#### Exercise:
Reproduce exactly the stretch of lines running from the line with "akrab disapa Rusli." to the end of the entries below.

Dataset entries
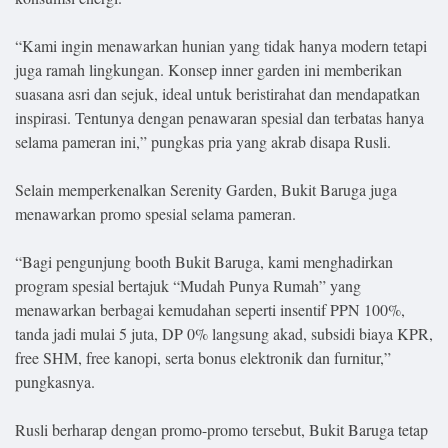
“Kami ingin menawarkan hunian yang tidak hanya modern tetapi
juga ramah lingkungan. Konsep inner garden ini memberikan
suasana asri dan sejuk, ideal untuk beristirahat dan mendapatkan
inspirasi. Tentunya dengan penawaran spesial dan terbatas hanya
selama pameran ini,” pungkas pria yang akrab disapa Rusli.
Selain memperkenalkan Serenity Garden, Bukit Baruga juga
menawarkan promo spesial selama pameran.
“Bagi pengunjung booth Bukit Baruga, kami menghadirkan
program spesial bertajuk “Mudah Punya Rumah” yang
menawarkan berbagai kemudahan seperti insentif PPN 100%,
tanda jadi mulai 5 juta, DP 0% langsung akad, subsidi biaya KPR,
free SHM, free kanopi, serta bonus elektronik dan furnitur,”
pungkasnya.
Rusli berharap dengan promo-promo tersebut, Bukit Baruga tetap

#### Answer to this exercise:
selama pameran ini,” pungkas pria yang akrab disapa Rusli.
Selain memperkenalkan Serenity Garden, Bukit Baruga juga
menawarkan promo spesial selama pameran.
“Bagi pengunjung booth Bukit Baruga, kami menghadirkan
program spesial bertajuk “Mudah Punya Rumah” yang
menawarkan berbagai kemudahan seperti insentif PPN 100%,
tanda jadi mulai 5 juta, DP 0% langsung akad, subsidi biaya KPR,
free SHM, free kanopi, serta bonus elektronik dan furnitur,”
pungkasnya.
Rusli berharap dengan promo-promo tersebut, Bukit Baruga tetap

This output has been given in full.